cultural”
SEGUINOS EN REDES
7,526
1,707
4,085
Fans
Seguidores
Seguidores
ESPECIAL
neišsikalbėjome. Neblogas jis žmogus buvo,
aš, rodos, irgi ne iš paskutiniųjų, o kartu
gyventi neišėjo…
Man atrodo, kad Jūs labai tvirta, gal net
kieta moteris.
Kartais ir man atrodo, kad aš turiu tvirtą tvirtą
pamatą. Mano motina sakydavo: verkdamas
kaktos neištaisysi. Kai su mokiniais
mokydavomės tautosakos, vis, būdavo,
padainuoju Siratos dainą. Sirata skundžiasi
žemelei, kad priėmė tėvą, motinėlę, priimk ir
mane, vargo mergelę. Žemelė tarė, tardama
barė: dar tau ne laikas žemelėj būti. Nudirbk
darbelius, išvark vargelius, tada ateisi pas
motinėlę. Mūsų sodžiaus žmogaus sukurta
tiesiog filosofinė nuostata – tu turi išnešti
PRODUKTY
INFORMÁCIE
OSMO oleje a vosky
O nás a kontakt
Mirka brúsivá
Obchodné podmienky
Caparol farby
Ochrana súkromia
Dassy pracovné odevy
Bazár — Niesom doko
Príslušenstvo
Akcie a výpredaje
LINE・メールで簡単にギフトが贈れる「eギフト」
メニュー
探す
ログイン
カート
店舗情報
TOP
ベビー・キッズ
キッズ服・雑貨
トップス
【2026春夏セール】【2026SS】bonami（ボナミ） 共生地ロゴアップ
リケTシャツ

- - - - - - -

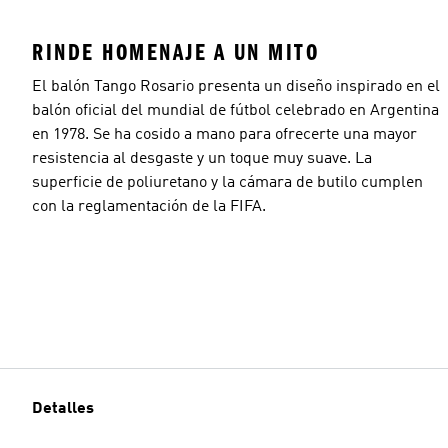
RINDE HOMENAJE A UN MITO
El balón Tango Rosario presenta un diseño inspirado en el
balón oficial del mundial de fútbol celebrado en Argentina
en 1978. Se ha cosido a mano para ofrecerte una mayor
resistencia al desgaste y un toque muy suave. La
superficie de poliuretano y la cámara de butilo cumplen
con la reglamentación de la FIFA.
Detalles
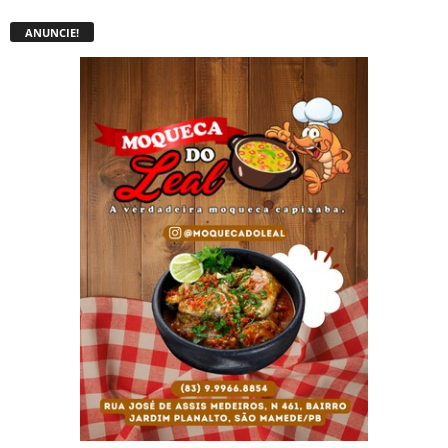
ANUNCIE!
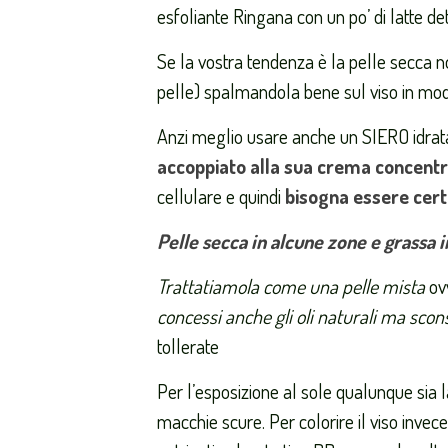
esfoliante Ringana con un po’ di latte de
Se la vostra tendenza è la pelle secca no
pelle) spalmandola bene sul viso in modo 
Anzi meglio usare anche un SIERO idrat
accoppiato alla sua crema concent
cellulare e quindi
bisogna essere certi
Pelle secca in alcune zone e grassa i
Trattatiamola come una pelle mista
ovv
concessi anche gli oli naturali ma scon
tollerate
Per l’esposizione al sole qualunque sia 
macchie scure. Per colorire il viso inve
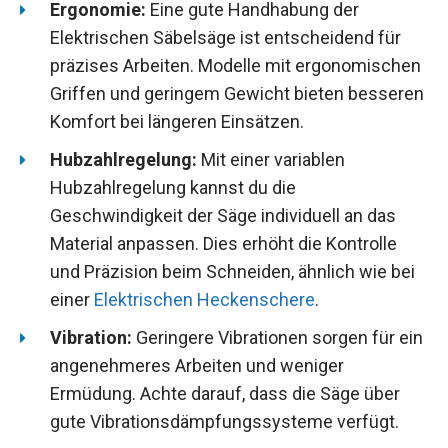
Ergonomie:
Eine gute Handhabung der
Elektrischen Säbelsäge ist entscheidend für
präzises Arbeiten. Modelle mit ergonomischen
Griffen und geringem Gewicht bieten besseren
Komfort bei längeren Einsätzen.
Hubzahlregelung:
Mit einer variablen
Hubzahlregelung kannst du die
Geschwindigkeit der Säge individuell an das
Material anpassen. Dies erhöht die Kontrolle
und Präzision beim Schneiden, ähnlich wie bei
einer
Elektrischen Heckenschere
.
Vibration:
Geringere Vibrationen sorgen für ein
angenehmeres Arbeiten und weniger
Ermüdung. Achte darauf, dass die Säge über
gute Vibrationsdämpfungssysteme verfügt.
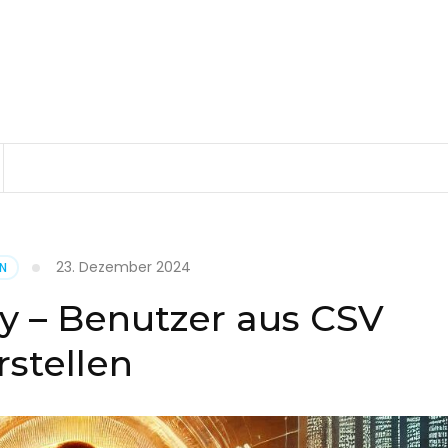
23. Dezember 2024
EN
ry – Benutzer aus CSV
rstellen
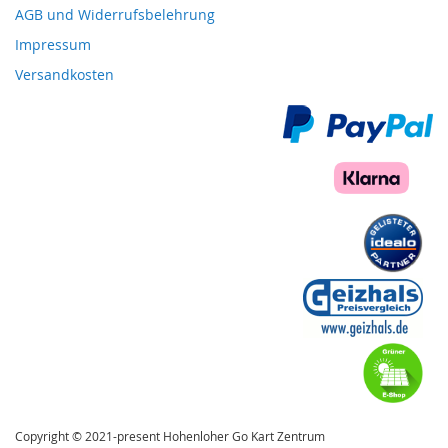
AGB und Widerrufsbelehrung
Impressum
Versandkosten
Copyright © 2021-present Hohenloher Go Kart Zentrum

- - - - - - -

- [What you are asked to do]: Write out word for word the lines above that run from the one with "Elektrischen Säbelsäge ist entscheidend für" to the one with "Copyright © 2021-present". Include both end lines; exclude the images.

- [Answer box]:
Elektrischen Säbelsäge ist entscheidend für
präzises Arbeiten. Modelle mit ergonomischen
Griffen und geringem Gewicht bieten besseren
Komfort bei längeren Einsätzen.
Hubzahlregelung:
Mit einer variablen
Hubzahlregelung kannst du die
Geschwindigkeit der Säge individuell an das
Material anpassen. Dies erhöht die Kontrolle
und Präzision beim Schneiden, ähnlich wie bei
einer
Elektrischen Heckenschere
.
Vibration:
Geringere Vibrationen sorgen für ein
angenehmeres Arbeiten und weniger
Ermüdung. Achte darauf, dass die Säge über
gute Vibrationsdämpfungssysteme verfügt.
23. Dezember 2024
EN
ry – Benutzer aus CSV
rstellen
AGB und Widerrufsbelehrung
Impressum
Versandkosten
Copyright © 2021-present Hohenloher Go Kart Zentrum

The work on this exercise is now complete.